Александр остановился. Так вот он каков, этот кандидат в диктаторы, главнокомандующий Национально-революционной армией, который трусливо топтался на подступах к Шанхаю до тех пор, пока восставшие рабочие не открыли перед ним городские ворота. «Хорош же ты гусь!» — с недоброй усмешкой подумал Александр.

Это было в начале апреля, тогда люди не знали, что в штабе Чан Кайши уже успел побывать представитель его «противника» Чжан Цзолина, что главари шанхайских бандитских шаек уже получили от Чан Кайши денежный куш и готовили нападение на генеральный рабочий союз, а сам он виделся с группой иностранцев и заверил их, что «ликвидирует коммунистов» и «наведет порядок». Когда нанкинские банкиры и промышленники пригласили Чан Кайши на банкет и, заискивая перед модным генералом, попросили его «прекратить бесчинства красных», главнокомандующий Национально-революционной армией неожиданно заявил в ответ:

— Бесчинства имеют место не только в Нанкине, но и всюду, где рабочие и крестьяне выступают с их требованиями установить коммунистические порядки…

Устроители банкета встретили слова генерала аплодисментами.

Двенадцатого апреля Чан Кайши решил привести в исполнение свой давно подготовленный замысел. В этот день, на рассвете, пятьсот наемных бандитов-маузеристов разгромили штаб рабочих пикетов. В это же время солдаты введенного в Шанхай двадцать первого корпуса стали разоружать и арестовывать пикетчиков. После восхода солнца массы рабочих, ремесленников, студентов двинулись к штабу Чан Кайши, чтобы вручить ему протест против бесчинства его солдат. На улице Баошань это шествие было встречено пулеметным огнем. Сотни людей погибли. В городе начались повальные обыски и аресты.

Перед вечером Александр, проходя но Норд-Сычуаньрод, видел, как чанкайшистские солдаты казнили пожилого трамвайщика-коммуниста. Они связали ему руки и ноги, свалили на землю. Не обращая внимания на прохожих, щеголеватый офицер с нашивками на рукаве выхватил из ножен тяжелый, остро отточенный палаш, подошел к лежавшему на мостовой человеку и отрубил ему голову. Солдаты надели голову казненного на бамбуковый шест и, ухмыляясь, понесли по улице.

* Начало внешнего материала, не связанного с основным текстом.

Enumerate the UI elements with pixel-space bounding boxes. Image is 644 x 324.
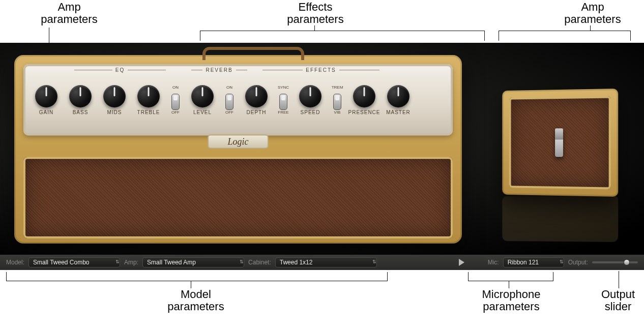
model-label: Model: (6, 259, 24, 266)
amp-label: Amp: (124, 259, 138, 266)
callout-line (314, 25, 315, 31)
callout-line (191, 281, 191, 288)
knob-label: DEPTH (247, 110, 267, 115)
callout-line (619, 271, 619, 288)
switch-free-label: FREE (278, 110, 288, 115)
callout-model: Modelparameters (158, 288, 234, 313)
toggle-switch-icon (279, 94, 287, 110)
output-label: Output: (568, 259, 588, 266)
microphone-icon[interactable] (555, 128, 563, 157)
rotary-knob-icon (299, 85, 321, 107)
amp-handle-icon (202, 47, 304, 60)
switch-on-label: ON (226, 85, 232, 90)
knob-label: TREBLE (137, 110, 160, 115)
output-slider[interactable] (592, 261, 638, 263)
switch-trem-label: TREM (332, 85, 343, 90)
play-icon[interactable] (459, 259, 464, 266)
knob-reverb-level[interactable]: LEVEL (187, 85, 218, 115)
callout-mic: Microphoneparameters (468, 288, 554, 313)
toggle-switch-icon (333, 94, 341, 110)
amp-control-panel: EQ REVERB EFFECTS GAIN BASS MIDS TREBLE (23, 64, 453, 136)
slider-thumb-icon (624, 259, 630, 265)
knob-label: PRESENCE (348, 110, 380, 115)
knob-presence[interactable]: PRESENCE (348, 85, 380, 115)
rotary-knob-icon (35, 85, 57, 107)
mic-label: Mic: (488, 259, 499, 266)
switch-sync[interactable]: SYNC FREE (275, 85, 292, 115)
knob-bass[interactable]: BASS (65, 85, 96, 115)
switch-effects-on[interactable]: ON OFF (221, 85, 238, 115)
knob-label: BASS (73, 110, 89, 115)
rotary-knob-icon (191, 85, 214, 107)
switch-off-label: OFF (225, 110, 233, 115)
knob-label: LEVEL (193, 110, 212, 115)
switch-reverb[interactable]: ON OFF (167, 85, 184, 115)
amp-head: EQ REVERB EFFECTS GAIN BASS MIDS TREBLE (14, 55, 462, 244)
callout-effects: Effectsparameters (275, 1, 356, 25)
callout-amp-left: Ampparameters (34, 1, 105, 25)
callout-line (590, 25, 591, 31)
callout-output: Outputslider (595, 288, 641, 313)
toggle-switch-icon (171, 94, 180, 110)
knob-label: SPEED (301, 110, 320, 115)
switch-on-label: ON (172, 85, 179, 90)
cabinet-dropdown[interactable]: Tweed 1x12 (275, 257, 377, 267)
callout-bracket-model (6, 272, 388, 281)
knob-speed[interactable]: SPEED (295, 85, 326, 115)
amp-stage: EQ REVERB EFFECTS GAIN BASS MIDS TREBLE (0, 43, 644, 255)
speaker-grille (23, 157, 453, 238)
rotary-knob-icon (137, 85, 160, 107)
callout-amp-right: Ampparameters (554, 1, 631, 25)
toggle-switch-icon (225, 94, 233, 110)
switch-trem-vib[interactable]: TREM VIB (329, 85, 346, 115)
knob-label: GAIN (39, 110, 53, 115)
amp-dropdown[interactable]: Small Tweed Amp (142, 257, 244, 267)
switch-off-label: OFF (171, 110, 180, 115)
model-dropdown[interactable]: Small Tweed Combo (28, 257, 120, 267)
knob-treble[interactable]: TREBLE (133, 85, 164, 115)
knob-depth[interactable]: DEPTH (241, 85, 272, 115)
callout-bracket-cab (499, 31, 631, 41)
switch-sync-label: SYNC (278, 85, 289, 90)
cabinet-label: Cabinet: (248, 259, 271, 266)
section-reverb: REVERB (191, 67, 247, 73)
rotary-knob-icon (103, 85, 126, 107)
brand-badge: Logic (208, 134, 269, 149)
knob-gain[interactable]: GAIN (31, 85, 62, 115)
rotary-knob-icon (69, 85, 92, 107)
rotary-knob-icon (245, 85, 268, 107)
knob-master[interactable]: MASTER (383, 85, 414, 115)
knob-mids[interactable]: MIDS (99, 85, 130, 115)
parameter-bar: Model: Small Tweed Combo Amp: Small Twee… (0, 255, 644, 270)
mic-dropdown[interactable]: Ribbon 121 (503, 257, 564, 267)
rotary-knob-icon (387, 85, 409, 107)
knob-label: MASTER (386, 110, 411, 115)
switch-vib-label: VIB (334, 110, 341, 115)
cabinet-grille (509, 96, 611, 189)
callout-bracket-mic (468, 272, 553, 281)
callout-bracket-effects (200, 31, 485, 41)
section-effects: EFFECTS (262, 67, 379, 73)
speaker-cabinet[interactable] (502, 89, 618, 197)
callout-line (509, 281, 509, 288)
section-eq: EQ (74, 67, 166, 73)
cabinet-reflection (502, 195, 618, 242)
knob-label: MIDS (107, 110, 122, 115)
rotary-knob-icon (353, 85, 375, 107)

«Да, это конец, — подумал Александр, провожая взглядом редкую цепочку солдат, — революция предана…»

Через три дня в советском консульстве стало известно, что уханьское левогоминьдановское правительство отстранило Чан Кайши от должности главнокомандующего Национально-революционной армией и отдало приказ о его аресте.

На место предавшего революцию Чан Кайши был назначен генерал Фын Юйсян.

Новый главнокомандующий послал правительству такую телеграмму:

«Наш вождь Сун Ятсен сейчас на небе, и он видит оттуда все, что мы делаем».

5

На рассвете троицына дня Дмитрий Данилович Ставров послал старших сыновей, Андрея и Романа, в Казенный лес — нарубить сотню жердей для курятника. Оба брата еще с вечера уговорились идти с девчатами к пруду и потому стали ворчать и огрызаться. Но отец прикрикнул на них, и они, сердито посапывая, умылись, взяли топоры, сумку с харчами и пошли в лес.

— У нас все не так, как у людей, — сплевывая сквозь зубы, сказал Роман. — Кто-то празднует, а мы должны спину гнуть.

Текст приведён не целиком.